(WHAT IS EXPECTED): Take every line from the listing below that contains "Senki".

(MATERIAL FOR THE TASK):
----------

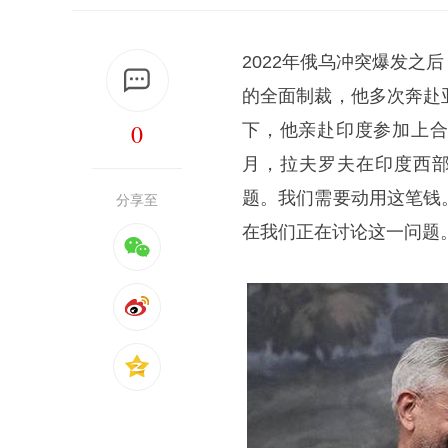
2022年俄乌冲突爆发之后
的全面制裁，他多次奔赴
0
下，他亲赴印度参加上合
月，拉夫罗夫在印度西部
题。我们需要动用这笔钱
分享至
在我们正在讨论这一问题。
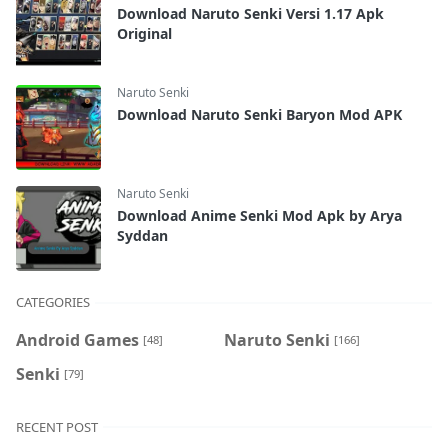
Download Naruto Senki Versi 1.17 Apk
Original
Naruto Senki
Download Naruto Senki Baryon Mod APK
Naruto Senki
Download Anime Senki Mod Apk by Arya
Syddan
CATEGORIES
Android Games
Naruto Senki
[48]
[166]
Senki
[79]
RECENT POST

----------

(ANSWER SPACE):
Download Naruto Senki Versi 1.17 Apk
Naruto Senki
Download Naruto Senki Baryon Mod APK
Naruto Senki
Download Anime Senki Mod Apk by Arya
Naruto Senki
Senki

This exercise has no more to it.